Governança Clínica: Qualidade Assistencial Com Estrutura
A governança clínica é o sistema pelo qual as organizações de saúde são responsáveis pela melhoria contínua da qualidade dos serviços e pela manutenção de altos padrões de cuidado. Conceito originado no NHS britânico, tornou-se referência global e hoje é exigência das principais acreditadoras brasileiras — ONA, JCI e HIMSS.
Dados do IBSP (Instituto Brasileiro para Segurança do Paciente) indicam que hospitais com governança clínica estruturada reduzem eventos adversos graves em até 40% e apresentam taxas de mortalidade ajustada 15% menores.
Os 7 Pilares da Governança Clínica
1. Efetividade Clínica
- Protocolos clínicos baseados em evidências atualizadas
- Auditorias clínicas periódicas com ciclo PDCA
- Medicina baseada em evidências como cultura, não como exceção
2. Gestão de Risco
- Identificação proativa de riscos assistenciais
- Análise de causa raiz (RCA) para eventos sentinela
- FMEA (Failure Mode and Effects Analysis) para processos críticos
- Registro e análise de near misses
3. Experiência do Paciente
- Pesquisa de satisfação sistematizada (NPS e HCAHPS adaptado)

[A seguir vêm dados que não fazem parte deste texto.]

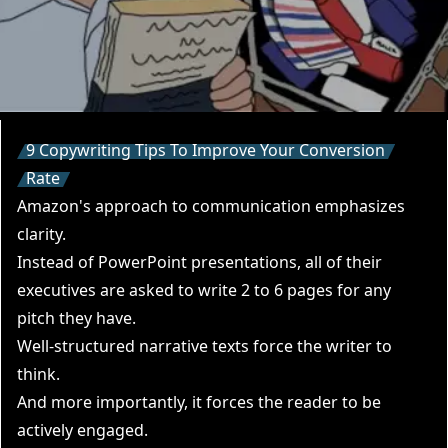
9 Copywriting Tips To Improve Your Conversion
Rate
Amazon's approach to communication emphasizes
clarity.
Instead of PowerPoint presentations, all of their
executives are asked to write 2 to 6 pages for any
pitch they have.
Well-structured narrative texts force the writer to
think.
And more importantly, it forces the reader to be
actively engaged.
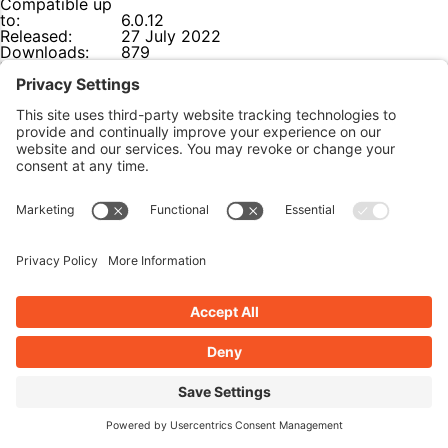
Compatible up
to:
6.0.12
Released:
27 July 2022
Downloads:
879
Last Updated:
28 July 2022
Ratings:
0
(0 star out of 5)
Download Link:
Click here
The Lowdown:
Lightweight, easy-to-use plugin that allows your site to be
visible only to logged-in users. Great for when your site is
still under construction.
Features
Lightweight and easy-to-use with a single settings
page.
Fully-functional, no upsell for additional features.
Themeable landing page or redirect to the login
page.
Use a custom X-Secret HTTP header to access your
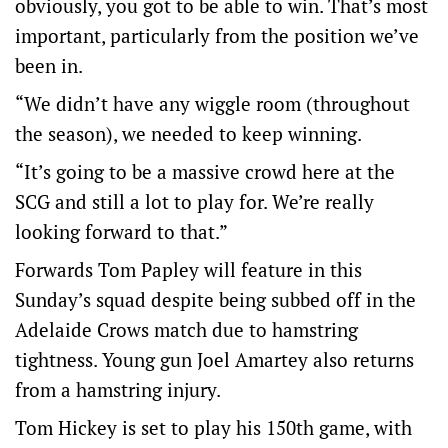
obviously, you got to be able to win. That’s most
important, particularly from the position we’ve
been in.
“We didn’t have any wiggle room (throughout
the season), we needed to keep winning.
“It’s going to be a massive crowd here at the
SCG and still a lot to play for. We’re really
looking forward to that.”
Forwards Tom Papley will feature in this
Sunday’s squad despite being subbed off in the
Adelaide Crows match due to hamstring
tightness. Young gun Joel Amartey also returns
from a hamstring injury.
Tom Hickey is set to play his 150th game, with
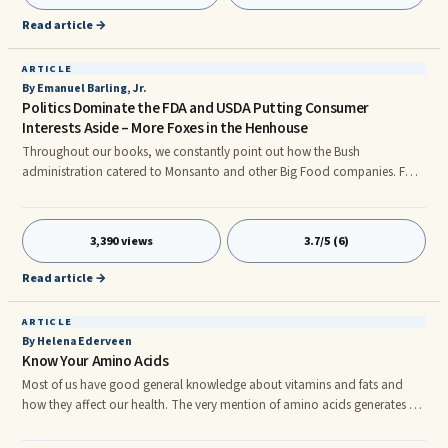
and lock into a contracted positi
Read article →
ARTICLE
By Emanuel Barling, Jr.
Politics Dominate the FDA and USDA Putting Consumer
Interests Aside – More Foxes in the Henhouse
Throughout our books, we constantly point out how the Bush
administration catered to Monsanto and other Big Food companies. For
example, the reason for pushing GMO foods was advanced on behalf of
the biotech industry when President George W. Bush in a 2003 speech
asked the World Trade Organization to break Europe’s ban of GMO foods
3,390 views
3.7/5 (6)
because American farmers were losing $300 million a year.
Read article →
ARTICLE
By Helena Ederveen
Know Your Amino Acids
Most of us have good general knowledge about vitamins and fats and
how they affect our health. The very mention of amino acids generates a
kind-of apathetic attitude, since amino acids sound too technical and
difficult to understand. Although you might have heard about amino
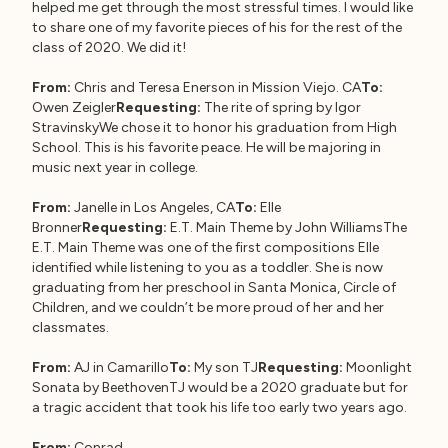
helped me get through the most stressful times. I would like
to share one of my favorite pieces of his for the rest of the
class of 2020. We did it!
From:
Chris and Teresa Enerson in Mission Viejo. CA
To:
Owen Zeigler
Requesting:
The rite of spring by Igor
StravinskyWe chose it to honor his graduation from High
School. This is his favorite peace. He will be majoring in
music next year in college.
From:
Janelle in Los Angeles, CA
To:
Elle
Bronner
Requesting:
E.T. Main Theme by John WilliamsThe
E.T. Main Theme was one of the first compositions Elle
identified while listening to you as a toddler. She is now
graduating from her preschool in Santa Monica, Circle of
Children, and we couldn’t be more proud of her and her
classmates.
From:
AJ in Camarillo
To:
My son TJ
Requesting:
Moonlight
Sonata by BeethovenTJ would be a 2020 graduate but for
a tragic accident that took his life too early two years ago.
From:
Conrad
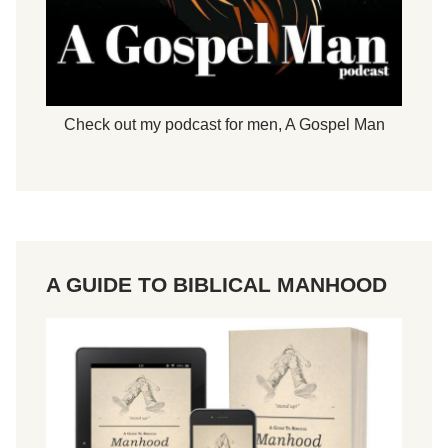
Check out my podcast for men,
A Gospel Man
A GUIDE TO BIBLICAL MANHOOD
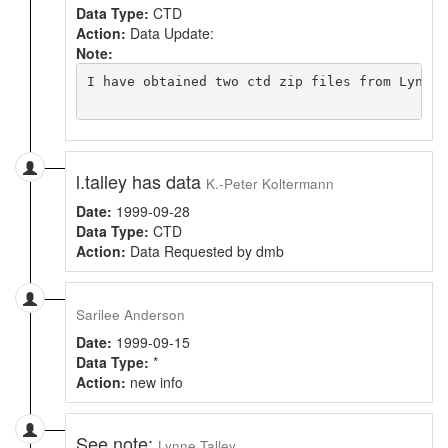
Data Type:
CTD
Action:
Data Update:
Note:
I have obtained two ctd zip files from Lynne'
l.talley has data
K.-Peter Koltermann
Date:
1999-09-28
Data Type:
CTD
Action:
Data Requested by dmb
Sarilee Anderson
Date:
1999-09-15
Data Type:
*
Action:
new info
See note:
Lynne Talley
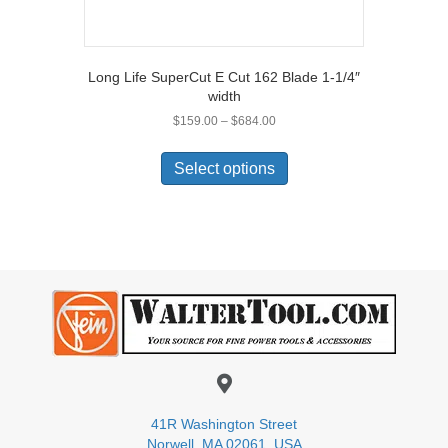
Long Life SuperCut E Cut 162 Blade 1-1/4″
width
Price
$
159.00
–
$
684.00
range:
This
$159.00
product
Select options
through
has
$684.00
multiple
variants.
The
options
may
be
chosen
on
the
product
page
41R Washington Street
Norwell, MA 02061, USA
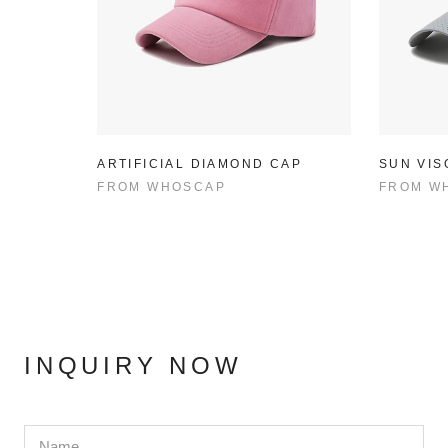
ARTIFICIAL DIAMOND CAP
SUN VIS
FROM
WHOSCAP
FROM
W
INQUIRY NOW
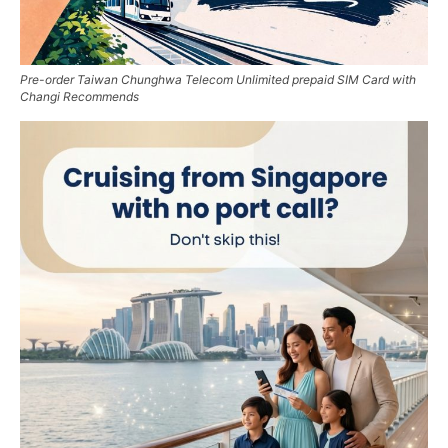
Pre-order Taiwan Chunghwa Telecom Unlimited prepaid SIM Card with
Changi Recommends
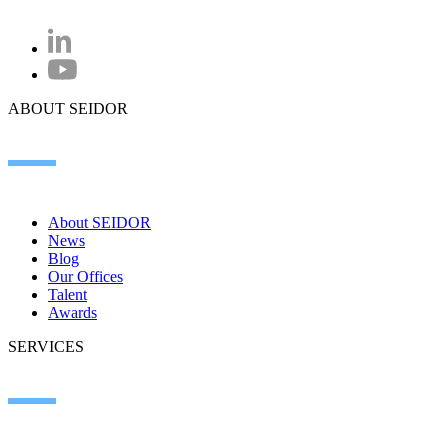
ABOUT SEIDOR
About SEIDOR
News
Blog
Our Offices
Talent
Awards
SERVICES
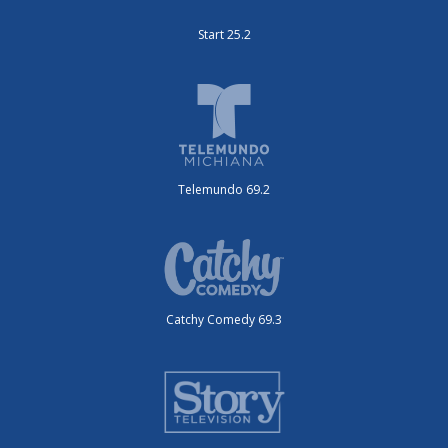
Start 25.2
Telemundo 69.2
Catchy Comedy 69.3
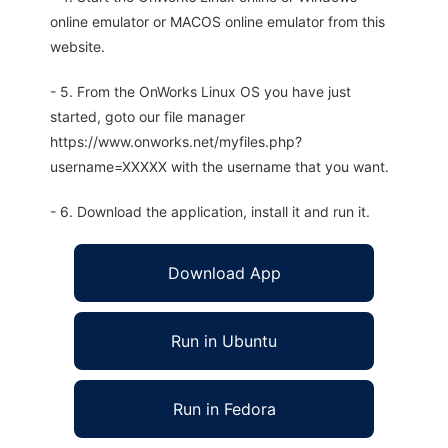
online emulator or MACOS online emulator from this
website.
- 5. From the OnWorks Linux OS you have just
started, goto our file manager
https://www.onworks.net/myfiles.php?
username=XXXXX with the username that you want.
- 6. Download the application, install it and run it.
Download App
Run in Ubuntu
Run in Fedora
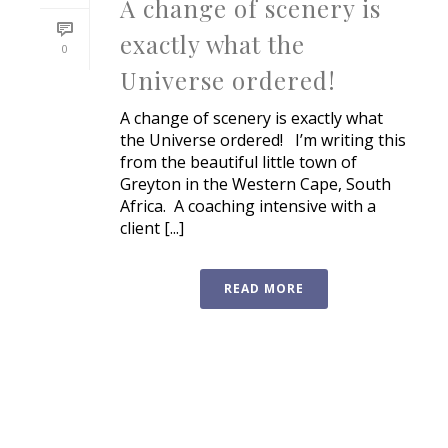
A change of scenery is
exactly what the
0
Universe ordered!
A change of scenery is exactly what
the Universe ordered! I’m writing this
from the beautiful little town of
Greyton in the Western Cape, South
Africa. A coaching intensive with a
client [...]
READ MORE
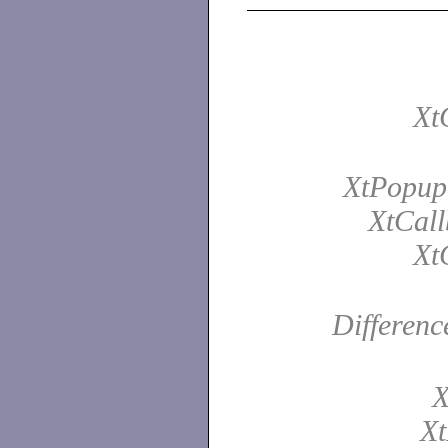
Xt
XtPopup
XtCall
Xt
Differenc
X
Xt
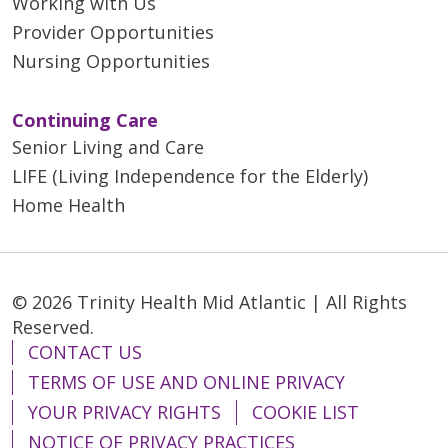
Working with Us
04/14/2026
Provider Opportunities
Nursing Opportunities
Continuing Care
04/03/2026
Senior Living and Care
LIFE (Living Independence for the Elderly)
Home Health
03/20/2026
© 2026 Trinity Health Mid Atlantic | All Rights
Reserved.
CONTACT US
TERMS OF USE AND ONLINE PRIVACY
03/20/2026
YOUR PRIVACY RIGHTS
COOKIE LIST
NOTICE OF PRIVACY PRACTICES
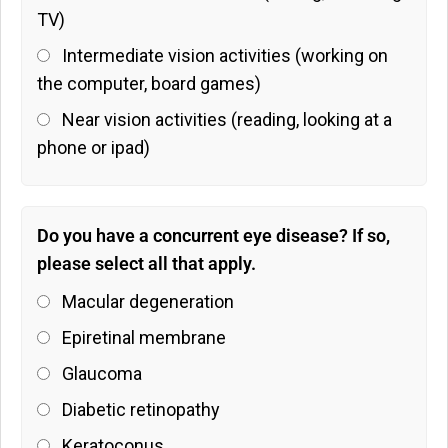
TV)
Intermediate vision activities (working on
the computer, board games)
Near vision activities (reading, looking at a
phone or ipad)
Do you have a concurrent eye disease? If so,
please select all that apply.
Macular degeneration
Epiretinal membrane
Glaucoma
Diabetic retinopathy
Keratoconus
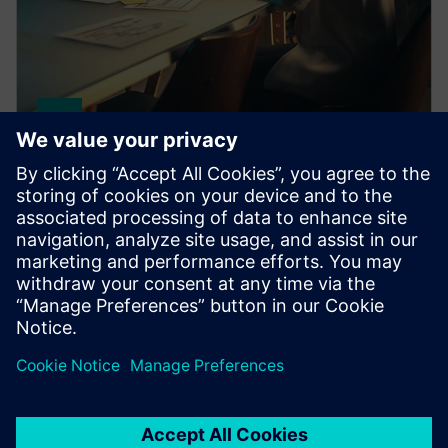
HPCWorks Insight Pro
Make informed decisions with fast, intuitive HPC and
cloud reporting that gives you comprehensive
visibility into your computing environment.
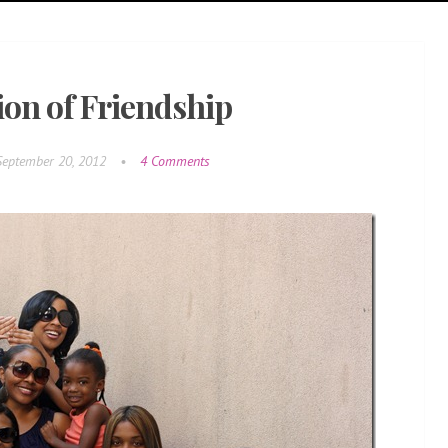
ion of Friendship
September 20, 2012
•
4 Comments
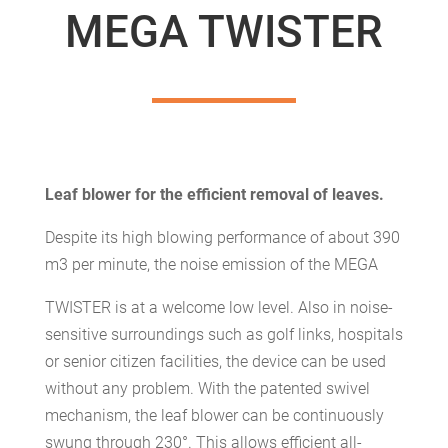
MEGA TWISTER
Leaf blower for the efficient removal of leaves.
Despite its high blowing performance of about 390
m3 per minute, the noise emission of the MEGA
TWISTER is at a welcome low level. Also in noise-
sensitive surroundings such as golf links, hospitals
or senior citizen facilities, the device can be used
without any problem. With the patented swivel
mechanism, the leaf blower can be continuously
swung through 230°. This allows efficient all-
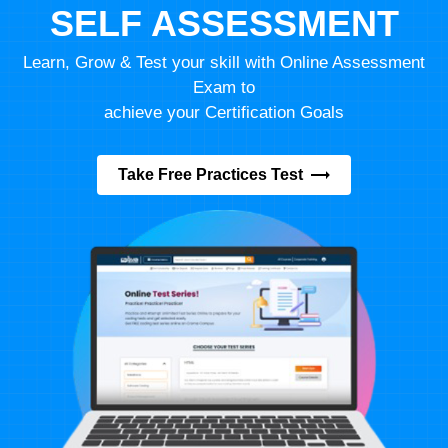
SELF ASSESSMENT
Learn, Grow & Test your skill with Online Assessment
Exam to
achieve your Certification Goals
Take Free Practices Test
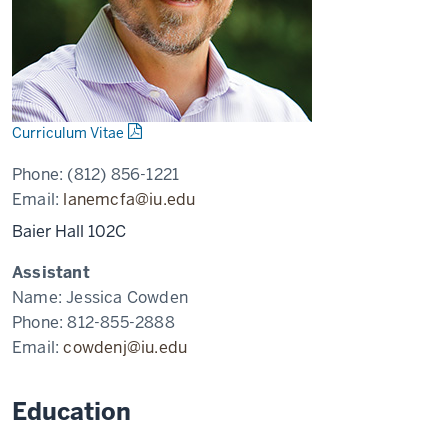
Curriculum Vitae
Phone:
(812) 856-1221
Email:
lanemcfa@iu.edu
Baier Hall 102C
Assistant
Name:
Jessica Cowden
Phone:
812-855-2888
Email:
cowdenj@iu.edu
Education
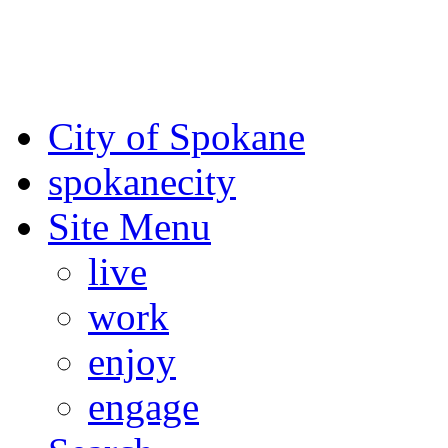
For the most up-to-date evac
Spokane County Emergen
City of Spokane
spokane
city
Site Menu
live
work
enjoy
engage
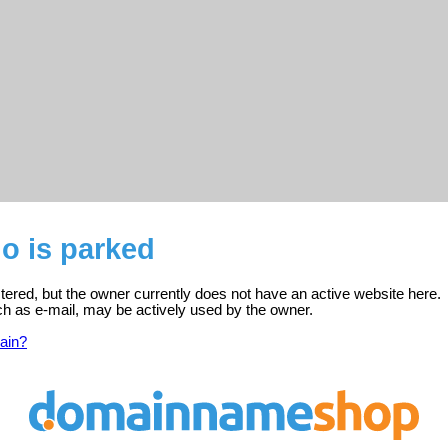
o is parked
tered, but the owner currently does not have an active website here.
ch as e-mail, may be actively used by the owner.
ain?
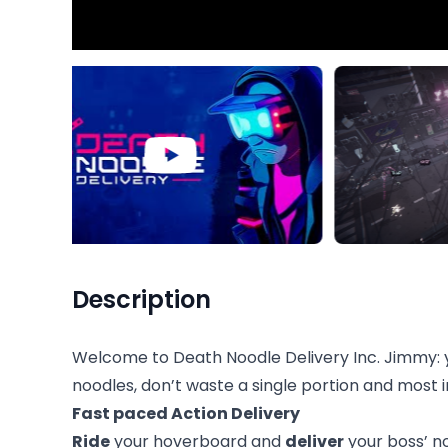
Description
Welcome to Death Noodle Delivery Inc. Jimmy: yo
noodles, don’t waste a single portion and most
Fast paced Action Delivery
Ride
your hoverboard and
deliver
your boss’ no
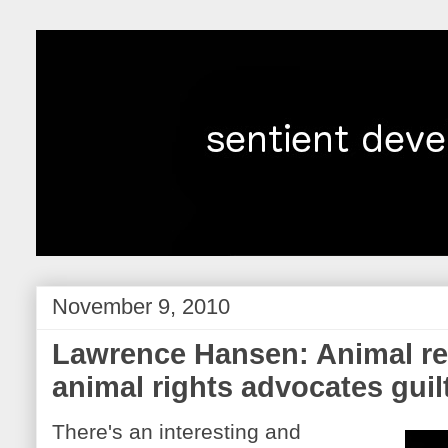
November 9, 2010
Lawrence Hansen: Animal re
animal rights advocates guil
There's an interesting and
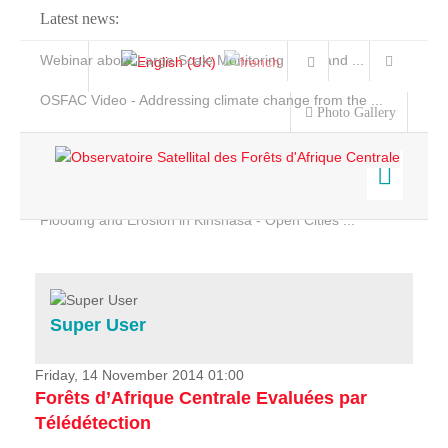
Latest news:
Webinar about Large Scale Monitoring and Land ...
OSFAC Video - Addressing climate change from the ...
Photo Gallery
OSFAC Report 2019-2020
OSFAC Flyer 2020
Flooding and Erosion in Kinshasa - Open Cities ...
Home
Data & Products
Services
Super User
Projects
News & Stories
Friday, 14 November 2014 01:00
Forêts d’Afrique Centrale Evaluées par
Télédétection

- Ouvidoria ativa com prazo de resposta definido
- Decisão compartilhada — envolver o paciente no plano terapêutico
- Patient advisory council — comitê consultivo de pacientes
4. Educação e Treinamento
- Programa de educação permanente com trilhas por cargo
- Simulação realística para procedimentos de alto risco
- Avaliação de competências anual para o corpo clínico
5. Informação e Dados
- Prontuário eletrônico completo e integrado
- Dashboard de indicadores assistenciais em tempo real
- Benchmarking com indicadores nacionais (ANAHP, CQH)
6. Gestão de Pessoal
- Dimensionamento adequado de equipes (COFEN 543/2017 para enfermagem)
- Processo de credenciamento e recredenciamento médico formal
- Avaliação de desempenho multidimensional (360 graus)
7. Uso de Recursos
- Padronização de materiais e medicamentos (Comissão de Farmácia)
- Análise de custo-efetividade para incorporação de tecnologias
- Eliminação de desperdícios — lean healthcare aplicado
Implementação Passo a Passo
Fase 1: Estruturação (0-6 meses)
- Crie o Núcleo de Segurança do Paciente (NSP) — obrigatório pela RDC 36/2013
- Institua comissões obrigatórias: CCIH, Farmácia e Terapêutica, Óbitos, Ética Médica
- Defina indicadores-chave: no máximo 15 indicadores assistenciais prioritários
- Nomeie responsáveis por cada pilar com dedicação mínima de horas
Fase 2: Operacionalização (6-12 meses)
- Implante protocolos de segurança (6 metas da OMS)
- Inicie auditorias clínicas em processos de maior risco
- Estruture sistema de notificação de eventos adversos
- Lance programa de educação permanente
Fase 3: Maturidade (12-24 meses)
- Integre dados assistenciais e financeiros para análise de value-based care
- Busque acreditação (ONA Nível 2 ou 3)
- Implante indicadores de resultado (não apenas de processo)
- Desenvolva cultura de melhoria contínua em todos os níveis
O Papel do Gestor
O gestor hospitalar é o patrocinador da governança clínica. Sem apoio da alta direção, as comissões não funcionam. Ferramentas como a Revoluna auxiliam na governança ao garantir que a gestão de escalas médicas seja transparente, com profissionais verificados e documentação em conformidade.
Governança clínica não é burocracia — é o framework que conecta qualidade, segurança e sustentabilidade em uma única estrutura de gestão.